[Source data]
%%

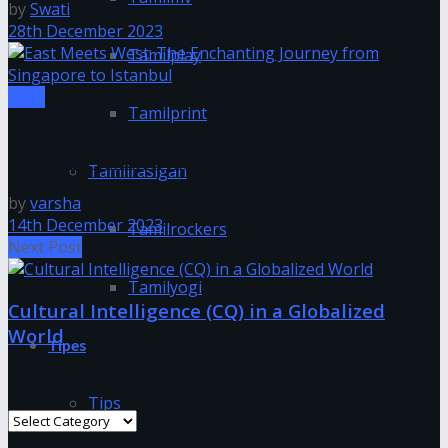
by
Swati
28th December 2023
Tamilplay
Tech
Tamilprint
East Meets West: The Enchanting Journey from
Singapore to Istanbul
Tamilrasigan
by
varsha
14th December 2023
Tamilrockers
Next Post
Tamilyogi
Cultural Intelligence (CQ) in a Globalized
World
Tipes
Categories
Tips
Categories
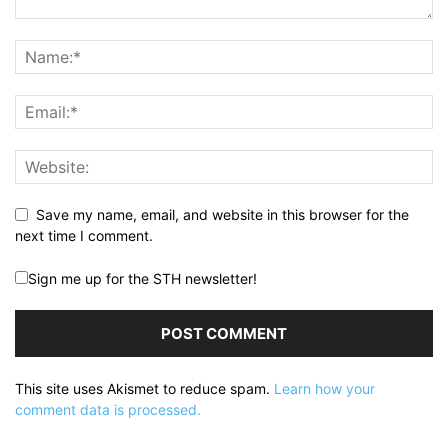
Save my name, email, and website in this browser for the
next time I comment.
Sign me up for the STH newsletter!
This site uses Akismet to reduce spam.
Learn how your
comment data is processed.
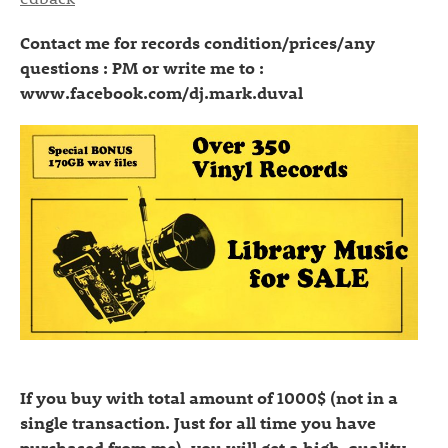
Contact me for records condition/prices/any
questions : PM or write me to :
www.facebook.com/dj.mark.duval
If you buy with total amount of 1000$ (not in a
single transaction. Just for all time you have
purchased from me), you will get a high-quality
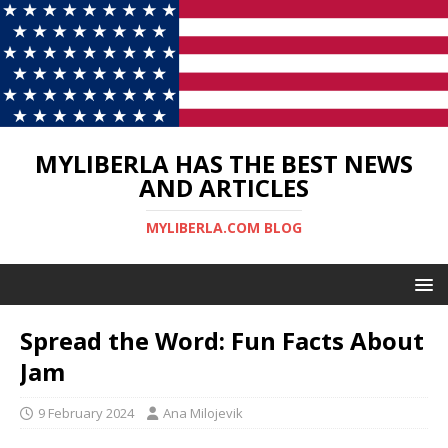
MYLIBERLA HAS THE BEST NEWS
AND ARTICLES
MYLIBERLA.COM BLOG
Spread the Word: Fun Facts About
Jam
9 February 2024
Ana Milojevik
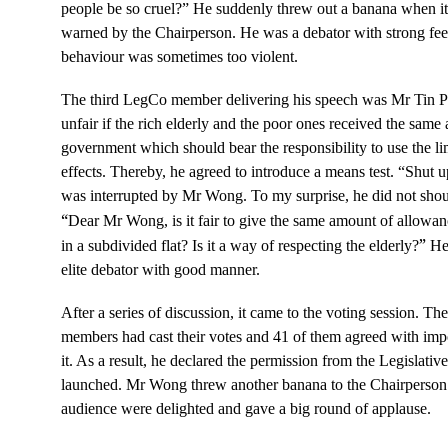
people be so cruel?” He suddenly threw out a banana when it
warned by the Chairperson. He was a debator with strong feeli
behaviour was sometimes too violent.
The third LegCo member delivering his speech was Mr Tin P
unfair if the rich elderly and the poor ones received the same
government which should bear the responsibility to use the lim
effects. Thereby, he agreed to introduce a means test. “Shut u
was interrupted by Mr Wong. To my surprise, he did not shout
“
Dear Mr Wong, is it fair to give the same amount of allowa
”
in a subdivided flat? Is it a way of respecting the elderly?
He 
elite debator with good manner.
After a series of discussion, it came to the voting session.
members had cast their votes and 41 of them agreed with imp
it. As a result, he declared the permission from the Legislativ
launched. Mr Wong threw another banana to the Chairperson a
audience were delighted and gave a big round of applause.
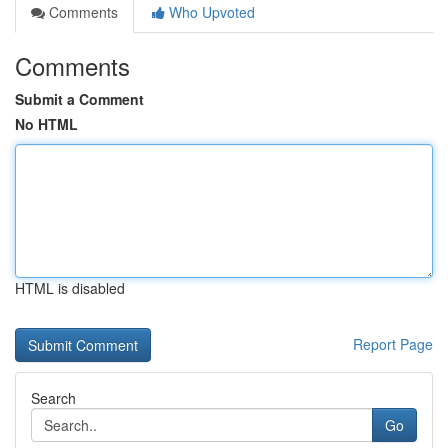
Comments
Who Upvoted
Comments
Submit a Comment
No HTML
HTML is disabled
Report Page
Search
Go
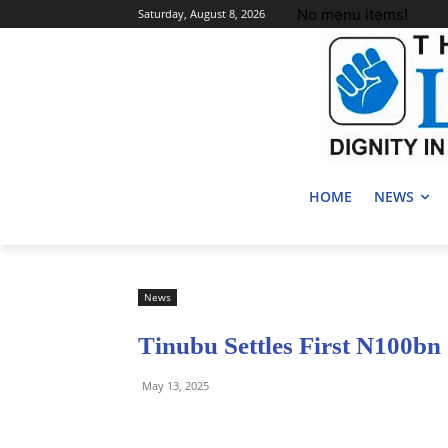
No menu items!
Saturday, August 8, 2026
HOME
NEWS
News
Tinubu Settles First N100b
May 13, 2025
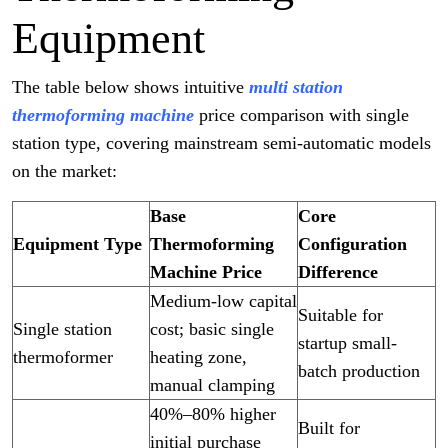
Equipment
The table below shows intuitive
multi station
thermoforming machine
price comparison with single
station type, covering mainstream semi-automatic models
on the market:
Base
Core
Equipment Type
Thermoforming
Configuration
Machine Price
Difference
Medium-low capital
Suitable for
Single station
cost; basic single
startup small-
thermoformer
heating zone,
batch production
manual clamping
40%–80% higher
Built for
initial purchase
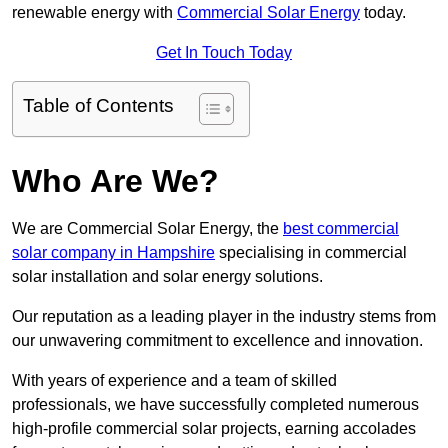
renewable energy with
Commercial Solar Energy
today.
Get In Touch Today
Table of Contents
Who Are We?
We are Commercial Solar Energy, the
best commercial
solar company in Hampshire
specialising in commercial
solar installation and solar energy solutions.
Our reputation as a leading player in the industry stems from
our unwavering commitment to excellence and innovation.
With years of experience and a team of skilled
professionals, we have successfully completed numerous
high-profile commercial solar projects, earning accolades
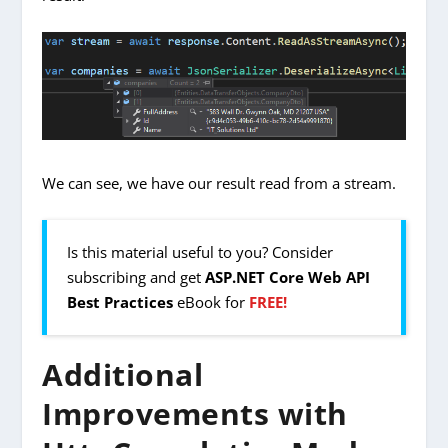
We can see, we have our result read from a stream.
Is this material useful to you? Consider
subscribing and get
ASP.NET Core Web API
Best Practices
eBook for
FREE!
Additional
Improvements with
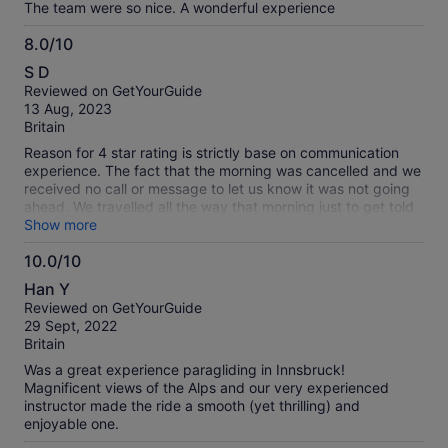
The team were so nice. A wonderful experience
8.0/10
8.0
S D
out
Reviewed on GetYourGuide
of
13 Aug, 2023
10
Britain
Reason for 4 star rating is strictly base on communication
experience. The fact that the morning was cancelled and we
received no call or message to let us know it was not going
ahead. We travelled all the way that morning just to get told
that its been cancelled. However the next they arrange a
Show more
taxi for us to be picked up from the hotel which they paid for
10.0/10
but still had to make our way home which we had to pay for
10.0
again. Putting all that to a side it was a fantastic opportunity
Han Y
not to miss. The experience in the sky was magical honestly
out
Reviewed on GetYourGuide
it was so beautiful the views of the mountains and the clouds
of
29 Sept, 2022
and sky was just like out a movie. I would recommend if you
10
Britain
get an opportunity go for it.
Was a great experience paragliding in Innsbruck!
Magnificent views of the Alps and our very experienced
instructor made the ride a smooth (yet thrilling) and
enjoyable one.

%%

# [Requirement]
From the records above, pull every line that has the string "December" and copy it.

# [Response to this task]
28th December 2023
14th December 2023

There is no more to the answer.